Her mouth was kind of pinched up. “Is there a point that you’re making?”
“Well, it’s only…I mean, why wasn’t he sleeping with you?”
She only looked at him. Her expression did not invite further comment.
He hit himself on the forehead with the heel of his hand and commented anyway. “Got it. You and Bob don’t sleep together. Right?”
Again, she said nothing.
So he asked, “Why not?” He couldn’t imagine being engaged to Corrie and not having sex with her. What would be the point?
Her chin hitched higher. “Not that it’s any of your business, but if you have to know, Bob has certain principles.”
“And by that you mean?”
She answered reluctantly. “We’re waiting.”
“Waiting.” He pondered the word. “For…Moses to part the waters? For the second coming of…”

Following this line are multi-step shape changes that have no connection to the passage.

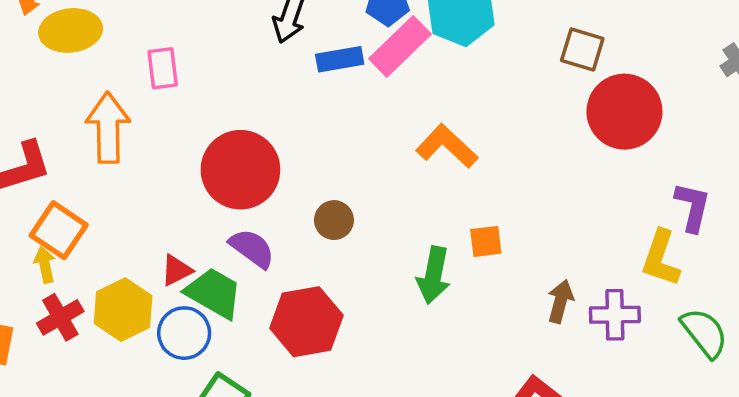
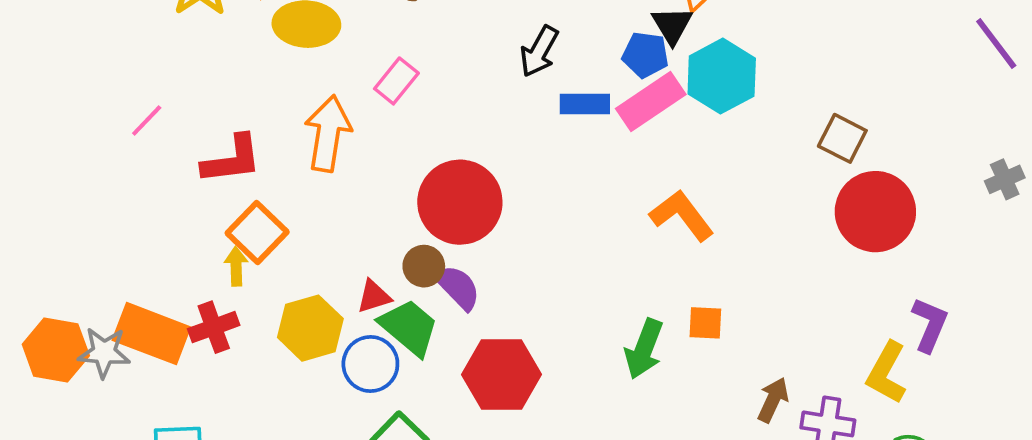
pink rectangle: (163, 68) -> (396, 81), turned 36
brown circle: (334, 220) -> (424, 266), moved
red cross: (60, 317) -> (214, 327), moved

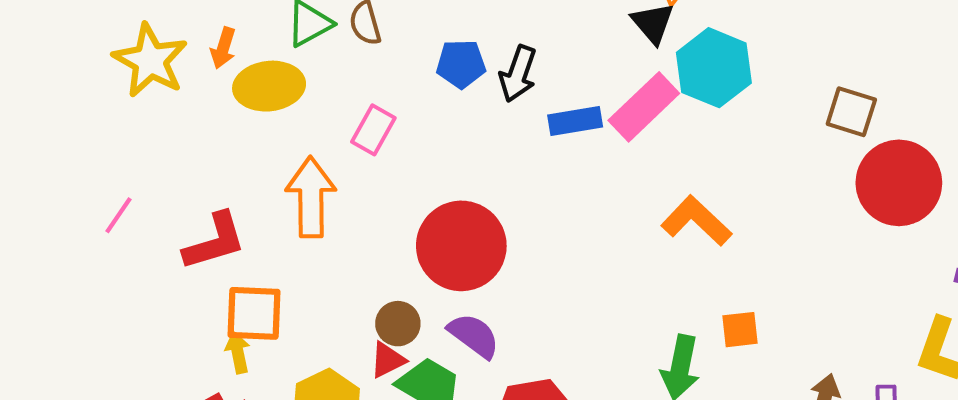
blue pentagon: (645, 55) -> (461, 64), moved
orange square: (257, 233) -> (254, 313), turned -32
brown circle: (424, 266) -> (398, 324), moved

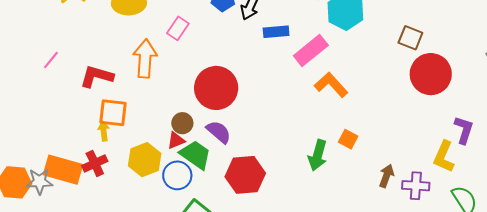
pink rectangle: (644, 107) -> (311, 50), moved
red L-shape: (215, 241) -> (97, 76), turned -152
orange square: (740, 330) -> (348, 139), turned 30

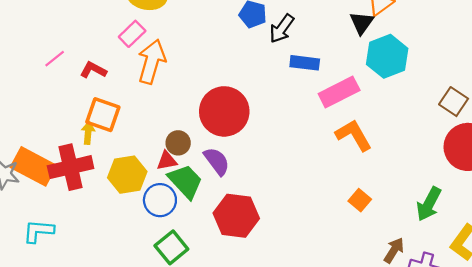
pink rectangle: (178, 28) -> (132, 34), moved
pink line: (51, 60) -> (55, 59), moved
red L-shape: (97, 76) -> (93, 70), size x0.7
green arrow: (318, 155) -> (429, 204), moved
red cross: (95, 163) -> (71, 167), size x1.5

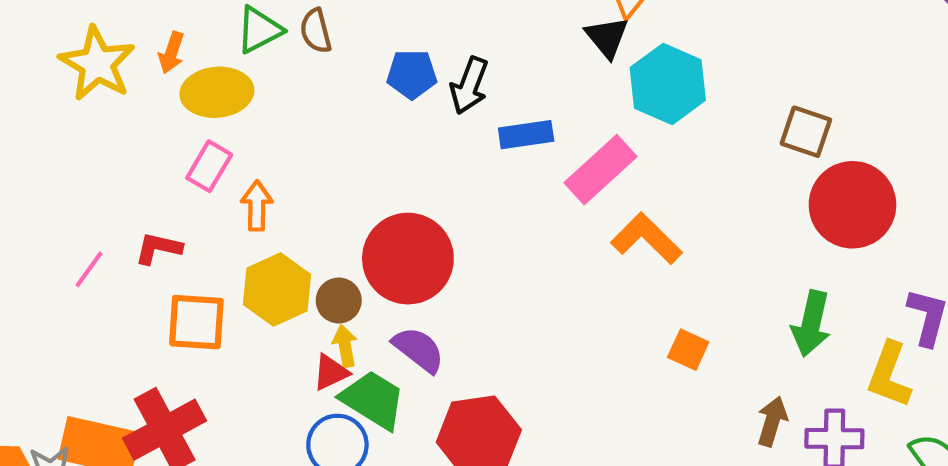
pink line: (55, 59) -> (89, 269), moved
orange arrow: (152, 62) -> (257, 206), size x0.6
yellow arrow: (88, 133) -> (345, 346), moved
brown circle: (178, 143) -> (339, 301), moved
yellow hexagon: (127, 175) -> (277, 290), moved

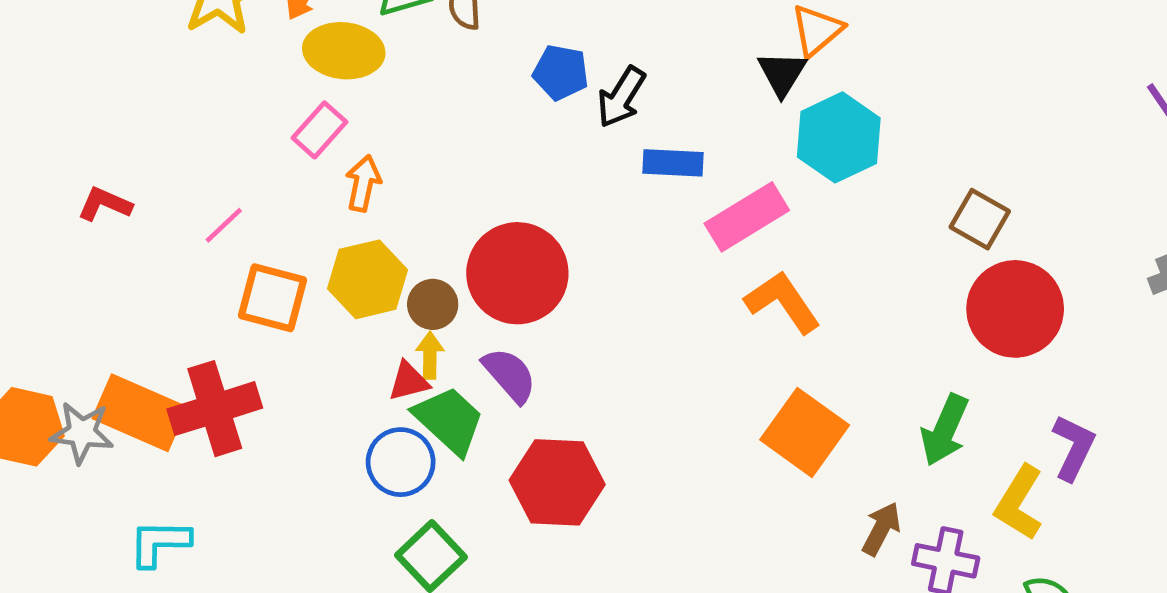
red L-shape: (158, 248) -> (105, 204), moved
pink line: (89, 269) -> (224, 225), moved
orange square: (688, 350) -> (805, 432), size x1.8

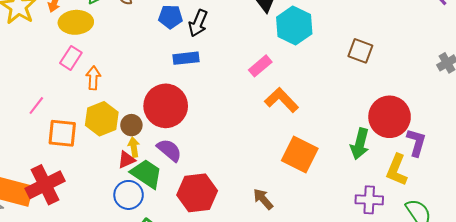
blue rectangle: (673, 163) -> (186, 58), moved
pink rectangle: (747, 217) -> (260, 66), size x0.7
red circle: (1015, 309) -> (390, 117), moved
brown arrow: (881, 529) -> (263, 199), moved, turned -60

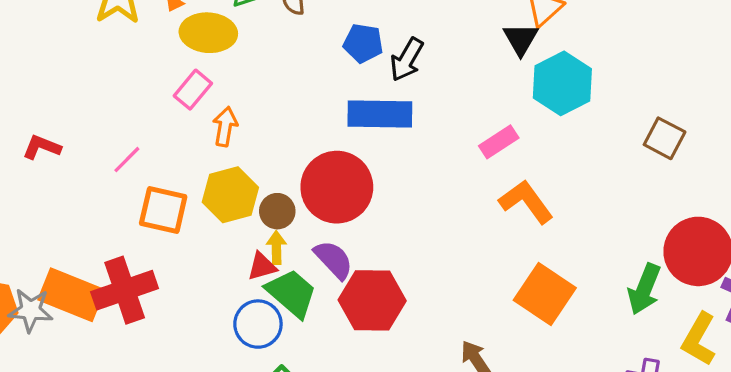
blue rectangle: (186, 58) -> (380, 114), size x1.5
red hexagon: (197, 193) -> (372, 300), moved

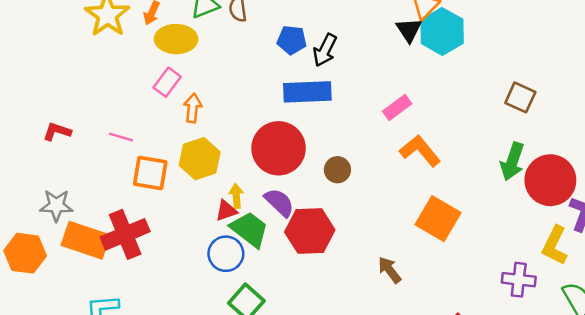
cyan hexagon: (562, 83) -> (442, 31), moved
pink line: (127, 160) -> (121, 137), turned 65
brown circle: (277, 211) -> (337, 170), moved
green arrow: (644, 289) -> (512, 161), moved
gray star: (31, 310) -> (56, 205), moved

She shut him up with a look. Corrie had a talent with the looks. “If you know what’s good for you, Matthew, you’ll stop mocking what I have with Bob.”
Okay, yeah. He was a little juiced. But he did know what was good for him and getting Corrie mad wasn’t it. “Okey-dokey,” he answered cheerfully. Then he slumped back in the chair, leaned his head against the wall and shut his eyes.
He heard her hustle off. A moment later, she was back and bustling around over by the bed. He let his eyes drift open just as she bent to smooth the elastic on the bottom sheet. It was a great view. She had a beautiful, heart-shaped ass. And also this incredibly sexy tattoo of red roses and black vines that curled diagonally up out of her jeans from the left, across her lower back and halfway around the right side of her waist. From where he sat he could only see a section of it, between the top of her jeans and where her sweater rode up. He hadn’t seen all of it in much too long…
Corrie had a sixth sense as to when a man was looking. Probably from dealing with an endless chain of horny, drunken fools at Armadillo Rose. She glanced back over her shoulder and caught him staring.
“Oops,” he said with a slow grin.
“You are hopeless, you know that?”
“Yep. I am. Completely hopeless.” He tried to look pitiful.
She fired the pillows and a pair of pillowcases at him. “Make yourself useful.”
He put the pillowcases on the pillows. That took about a minute. Then he got up and went to help her tuck the blankets in—just to prove he was more than willing to do his share.
Not that she needed any help. With swift efficiency, she folded and tucked and smoothed. He ended up kind of following her around the bed, tucking what she’d already smoothed, kidding her by bumping against her—with his shoulder and then with his hip.
“Will you cut it out?” She snorted the words through a half-stifled laugh.